Rumah Makan "Harga Mahasiswa"


Hari Minggu sore tanggal 17/10, saya, harun dan Rusdy berkumpul dikantrakan. Sambil nonton TV, yang pada waktu itu kami belum makan sejak pagi (maklum, mahasiswa rantau, hehe) ngobrol tanpa tema, mulai dari ngomongin HMI, kampus, bola, cewek, dan banyak lagi yang lainnya.
Sesaat setelah shalat maghrib,dikamar, saya ketawa sendri mengingat apa yang diobrolin sama mereka sore itu. Karena setelah di ingat-ingat ternyata apapun yang dibicarakan waktu itu, ujung-ujungnya pasti masalah makan. Ketika ada 1 diantara kami yang tidak sependapat, terlontar sindiran dari yang lain " ini pasti karena belum makan"., atau kalau ngga' yang terlontar "Bosokkk"...

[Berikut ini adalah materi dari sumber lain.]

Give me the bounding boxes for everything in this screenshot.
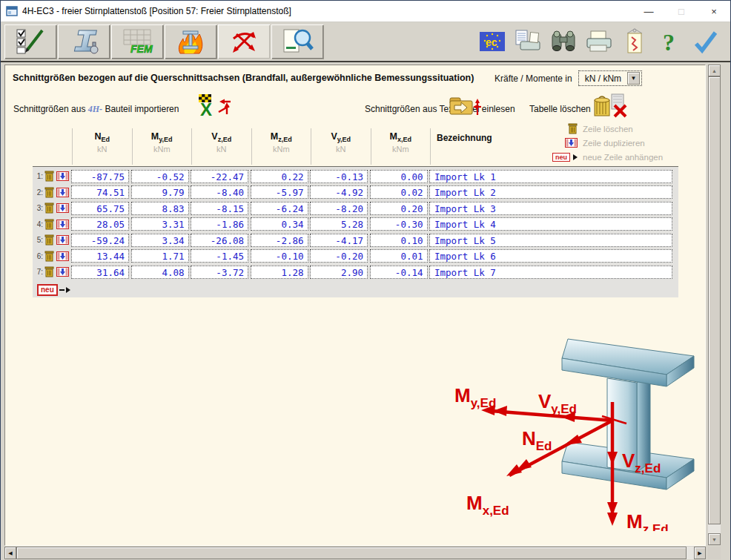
confirm-button[interactable] (689, 25, 722, 58)
value-cell[interactable]: 5.28 (310, 217, 368, 231)
scroll-down-button[interactable]: ▼ (708, 533, 721, 545)
name-cell[interactable]: Import Lk 4 (429, 217, 672, 231)
duplicate-row-button[interactable] (56, 171, 69, 181)
value-cell[interactable]: -8.40 (191, 185, 248, 199)
value-cell[interactable]: -4.17 (310, 234, 368, 247)
value-cell[interactable]: 13.44 (71, 249, 129, 263)
vertical-scrollbar[interactable]: ▲ ▼ (708, 65, 721, 545)
value-cell[interactable]: 65.75 (71, 202, 129, 215)
delete-row-button[interactable] (44, 234, 54, 246)
delete-row-button[interactable] (44, 219, 54, 230)
value-cell[interactable]: -8.15 (191, 202, 248, 215)
table-row: 5: -59.24 3.34 -26.08 -2.86 -4.17 0.10 I… (33, 232, 678, 248)
name-cell[interactable]: Import Lk 7 (429, 266, 672, 279)
value-cell[interactable]: 3.31 (131, 217, 189, 231)
delete-row-button[interactable] (44, 266, 54, 277)
scroll-left-button[interactable]: ◀ (4, 547, 16, 559)
eurocode-button[interactable]: ec (476, 25, 509, 58)
delete-row-button[interactable] (44, 187, 54, 198)
fire-design-button[interactable] (165, 24, 216, 59)
value-cell[interactable]: -87.75 (71, 170, 129, 183)
delete-row-button[interactable] (44, 202, 54, 214)
duplicate-row-button[interactable] (56, 220, 69, 229)
read-textfile-button[interactable] (449, 95, 483, 120)
value-cell[interactable]: -4.92 (310, 185, 368, 199)
value-cell[interactable]: -0.30 (370, 217, 428, 231)
maximize-button[interactable]: □ (665, 1, 698, 22)
name-cell[interactable]: Import Lk 2 (429, 185, 672, 199)
value-cell[interactable]: -0.13 (310, 170, 368, 183)
value-cell[interactable]: 0.00 (370, 170, 428, 183)
help-icon: ? (657, 28, 684, 55)
name-cell[interactable]: Import Lk 6 (429, 249, 672, 263)
value-cell[interactable]: 3.34 (131, 234, 189, 247)
value-cell[interactable]: 0.34 (251, 217, 308, 231)
duplicate-row-button[interactable] (56, 251, 69, 261)
value-cell[interactable]: 0.10 (370, 234, 428, 247)
checklist-button[interactable] (4, 24, 56, 59)
value-cell[interactable]: 1.28 (251, 266, 308, 279)
delete-row-button[interactable] (44, 171, 54, 182)
units-dropdown[interactable]: kN / kNm ▼ (578, 70, 642, 86)
value-cell[interactable]: -0.14 (370, 266, 428, 279)
name-cell[interactable]: Import Lk 5 (429, 234, 672, 247)
delete-row-button[interactable] (44, 251, 54, 262)
value-cell[interactable]: 28.05 (71, 217, 129, 231)
name-cell[interactable]: Import Lk 1 (429, 170, 672, 183)
duplicate-row-button[interactable] (56, 203, 69, 213)
svg-text:FEM: FEM (130, 43, 153, 55)
close-button[interactable]: × (698, 1, 730, 22)
search-button[interactable] (547, 25, 580, 58)
value-cell[interactable]: -0.10 (251, 249, 308, 263)
value-cell[interactable]: -8.20 (310, 202, 368, 215)
value-cell[interactable]: 2.90 (310, 266, 368, 279)
fem-button[interactable]: FEM (111, 24, 163, 59)
preview-button[interactable] (271, 24, 323, 59)
value-cell[interactable]: 8.83 (131, 202, 189, 215)
value-cell[interactable]: -22.47 (191, 170, 248, 183)
profile-button[interactable] (58, 24, 110, 59)
read-textfile-label: Schnittgrößen aus Text-Datei einlesen (365, 104, 515, 114)
value-cell[interactable]: -5.97 (251, 185, 308, 199)
value-cell[interactable]: -6.24 (251, 202, 308, 215)
value-cell[interactable]: -3.72 (191, 266, 248, 279)
value-cell[interactable]: 9.79 (131, 185, 189, 199)
trash-icon (44, 251, 54, 262)
value-cell[interactable]: 74.51 (71, 185, 129, 199)
protocol-sheet-icon (621, 28, 648, 55)
value-cell[interactable]: -2.86 (251, 234, 308, 247)
protocol-button[interactable] (618, 25, 651, 58)
value-cell[interactable]: -1.45 (191, 249, 248, 263)
value-cell[interactable]: 0.02 (370, 185, 428, 199)
horizontal-scroll-thumb[interactable] (16, 547, 687, 559)
value-cell[interactable]: -59.24 (71, 234, 129, 247)
duplicate-row-button[interactable] (56, 235, 69, 245)
scroll-up-button[interactable]: ▲ (708, 65, 721, 76)
help-button[interactable]: ? (654, 25, 687, 58)
chevron-down-icon[interactable]: ▼ (627, 72, 640, 85)
duplicate-row-button[interactable] (56, 267, 69, 277)
clear-table-button[interactable] (592, 93, 628, 122)
value-cell[interactable]: -1.86 (191, 217, 248, 231)
append-row-button[interactable]: neu (37, 284, 678, 296)
vertical-scroll-thumb[interactable] (708, 76, 721, 524)
print-settings-button[interactable] (512, 25, 544, 58)
value-cell[interactable]: 31.64 (71, 266, 129, 279)
minimize-button[interactable]: — (632, 1, 665, 22)
horizontal-scrollbar[interactable]: ◀ ▶ (4, 547, 706, 559)
value-cell[interactable]: 1.71 (131, 249, 189, 263)
value-cell[interactable]: 0.22 (251, 170, 308, 183)
duplicate-row-button[interactable] (56, 188, 69, 197)
scroll-right-button[interactable]: ▶ (694, 547, 706, 559)
import-flag-icon: X (196, 93, 232, 117)
internal-forces-button[interactable] (218, 24, 270, 59)
value-cell[interactable]: 4.08 (131, 266, 189, 279)
value-cell[interactable]: -26.08 (191, 234, 248, 247)
print-button[interactable] (583, 25, 615, 58)
value-cell[interactable]: 0.20 (370, 202, 428, 215)
value-cell[interactable]: -0.20 (310, 249, 368, 263)
import-bauteil-button[interactable]: X (196, 93, 232, 120)
value-cell[interactable]: -0.52 (131, 170, 189, 183)
name-cell[interactable]: Import Lk 3 (429, 202, 672, 215)
value-cell[interactable]: 0.01 (370, 249, 428, 263)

Berbicara masalah makanan, muncul pertanyaan dalam benak saya : kenapa banyak warung makan bertuliskan embel-embel "harga Mahasiswa/pelajar"?  kenapa tidak ada yang berembel-embel "harga petani, harga tukan becak, harga sopir, harga pengamin, harga dosen, harga guru, harga penyanyi, atau harga-harga yang lain"? Kenapa mesti harga mahasiswa/pelajar?
Belum mendapatkan jawaban dari pertanyaan diatas, saya jadi teringat pernyataan Kal Mark yang saya dengar dari dari dosen saya "setiap perbuatan seseorang ditentukan oleh perutnya". Benar,,,! urusan perut memang  bukanlah hal yang bisa diabaikan begitu saja, karena perutlah, terjadi revolusi, demonstrasi, renaissance, pemberontakan, dan lain-lain. Itu jika kita sepakat dengan pendapat Kal Mark, yang sering dikenal sebagai tokoh materialisme.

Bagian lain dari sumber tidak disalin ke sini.